→ Data to examine
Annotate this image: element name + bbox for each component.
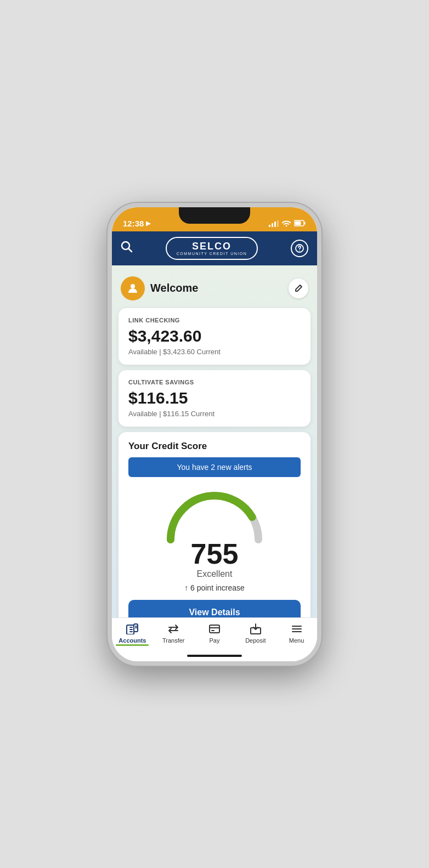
notch <box>179 207 250 224</box>
battery-icon <box>294 220 306 228</box>
nav-label-accounts: Accounts <box>118 637 146 644</box>
phone-frame: 12:38 ▶ <box>108 203 321 666</box>
signal-icon <box>269 220 279 227</box>
nav-item-deposit[interactable]: Deposit <box>235 618 276 646</box>
main-content: Welcome LINK CHECKING $3,423.60 Availabl… <box>112 265 317 617</box>
gauge-container: 755 Excellent <box>128 485 301 579</box>
svg-rect-2 <box>295 221 301 225</box>
pay-icon <box>208 622 221 636</box>
svg-rect-1 <box>304 222 306 224</box>
app-header: SELCO COMMUNITY CREDIT UNION <box>112 231 317 265</box>
account-label-checking: LINK CHECKING <box>128 317 301 324</box>
nav-item-transfer[interactable]: Transfer <box>153 618 194 646</box>
home-indicator <box>112 650 317 661</box>
account-balance-checking: $3,423.60 <box>128 327 301 345</box>
welcome-label: Welcome <box>150 282 198 294</box>
credit-score-card: Your Credit Score You have 2 new alerts … <box>118 432 311 617</box>
credit-score-title: Your Credit Score <box>128 441 301 452</box>
status-time: 12:38 ▶ <box>123 219 150 228</box>
edit-button[interactable] <box>289 279 308 298</box>
score-change: ↑ 6 point increase <box>128 583 301 592</box>
view-details-button[interactable]: View Details <box>128 600 301 617</box>
nav-item-pay[interactable]: Pay <box>194 618 235 646</box>
account-details-checking: Available | $3,423.60 Current <box>128 348 301 356</box>
logo-oval: SELCO COMMUNITY CREDIT UNION <box>166 237 258 260</box>
account-details-savings: Available | $116.15 Current <box>128 410 301 418</box>
alerts-banner[interactable]: You have 2 new alerts <box>128 457 301 477</box>
home-bar <box>187 655 242 657</box>
avatar <box>121 276 145 300</box>
location-icon: ▶ <box>146 220 150 227</box>
welcome-left: Welcome <box>121 276 198 300</box>
help-icon[interactable] <box>291 240 308 257</box>
status-icons <box>269 220 306 228</box>
gauge-svg <box>160 485 269 545</box>
nav-label-deposit: Deposit <box>245 637 266 644</box>
wifi-icon <box>282 220 291 228</box>
svg-point-6 <box>299 250 300 251</box>
account-balance-savings: $116.15 <box>128 389 301 407</box>
search-icon[interactable] <box>121 241 133 256</box>
time-display: 12:38 <box>123 219 144 228</box>
deposit-icon <box>250 622 262 636</box>
credit-score-value: 755 <box>191 540 239 568</box>
menu-icon <box>291 622 303 636</box>
svg-rect-12 <box>210 625 219 633</box>
nav-item-menu[interactable]: Menu <box>276 618 317 646</box>
transfer-icon <box>167 622 179 636</box>
nav-label-pay: Pay <box>210 637 220 644</box>
account-card-checking[interactable]: LINK CHECKING $3,423.60 Available | $3,4… <box>118 308 311 365</box>
accounts-icon <box>126 622 138 636</box>
svg-point-7 <box>131 284 135 288</box>
logo-subtitle: COMMUNITY CREDIT UNION <box>177 252 247 256</box>
account-card-savings[interactable]: CULTIVATE SAVINGS $116.15 Available | $1… <box>118 370 311 427</box>
app-logo: SELCO COMMUNITY CREDIT UNION <box>166 237 258 260</box>
nav-item-accounts[interactable]: Accounts <box>112 618 153 646</box>
welcome-row: Welcome <box>118 274 311 303</box>
account-label-savings: CULTIVATE SAVINGS <box>128 379 301 385</box>
bottom-nav: Accounts Transfer Pay <box>112 617 317 650</box>
nav-label-transfer: Transfer <box>162 637 185 644</box>
logo-title: SELCO <box>177 241 247 251</box>
svg-line-4 <box>129 249 132 252</box>
credit-score-rating: Excellent <box>197 569 233 579</box>
nav-label-menu: Menu <box>289 637 304 644</box>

→ Task to carry out
All lines above holding the word "UNION" make up the answer; copy each one.

→ Answer below
app-header: SELCO COMMUNITY CREDIT UNION <box>112 231 317 265</box>
logo-oval: SELCO COMMUNITY CREDIT UNION <box>166 237 258 260</box>
logo-subtitle: COMMUNITY CREDIT UNION <box>177 252 247 256</box>
app-logo: SELCO COMMUNITY CREDIT UNION <box>166 237 258 260</box>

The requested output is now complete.